Data records:
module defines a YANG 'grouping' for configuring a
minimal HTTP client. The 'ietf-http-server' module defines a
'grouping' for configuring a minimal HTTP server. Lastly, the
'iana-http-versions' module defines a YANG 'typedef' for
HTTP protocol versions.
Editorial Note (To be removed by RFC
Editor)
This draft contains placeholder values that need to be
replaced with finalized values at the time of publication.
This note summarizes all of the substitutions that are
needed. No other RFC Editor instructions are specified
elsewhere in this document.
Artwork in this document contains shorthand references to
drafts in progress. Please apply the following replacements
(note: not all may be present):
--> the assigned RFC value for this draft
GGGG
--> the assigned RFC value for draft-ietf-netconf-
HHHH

--

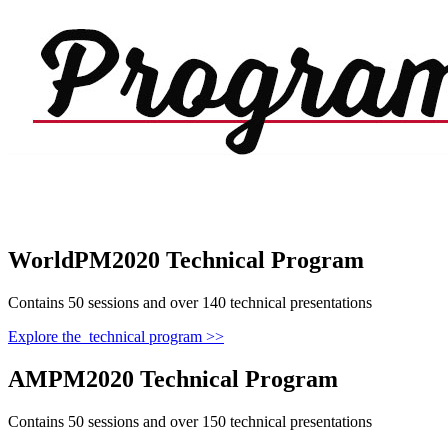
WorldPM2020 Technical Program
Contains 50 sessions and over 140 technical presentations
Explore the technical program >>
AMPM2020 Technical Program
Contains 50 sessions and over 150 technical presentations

---

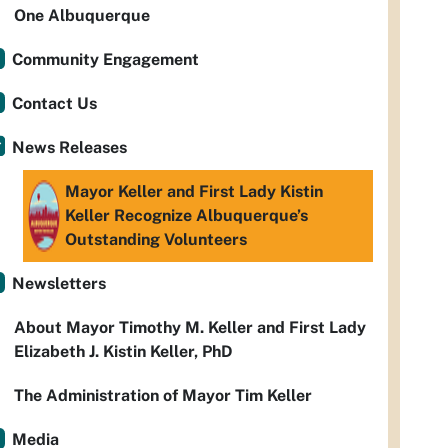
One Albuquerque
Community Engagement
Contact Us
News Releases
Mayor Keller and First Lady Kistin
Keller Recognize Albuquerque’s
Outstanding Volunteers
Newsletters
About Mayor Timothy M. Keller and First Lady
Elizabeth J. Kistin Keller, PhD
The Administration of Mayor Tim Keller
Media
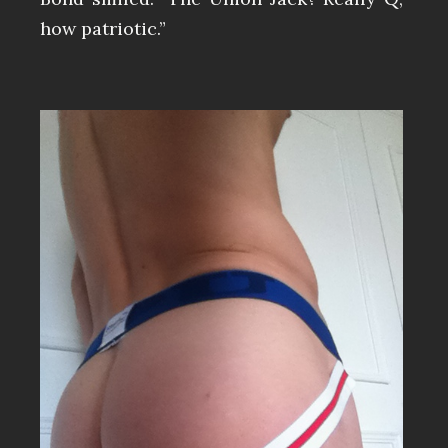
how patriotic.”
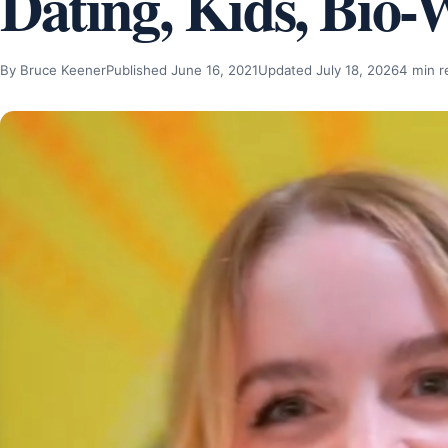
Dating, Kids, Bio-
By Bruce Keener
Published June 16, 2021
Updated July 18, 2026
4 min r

Brief: Output should match, line for line, the stretch of the material above from the line holding "Contains 50 sessions and over 140" through the line holding "Contains 50 sessions and over 150".

Output for this exercise:
Contains 50 sessions and over 140 technical presentations
Explore the technical program >>
AMPM2020 Technical Program
Contains 50 sessions and over 150 technical presentations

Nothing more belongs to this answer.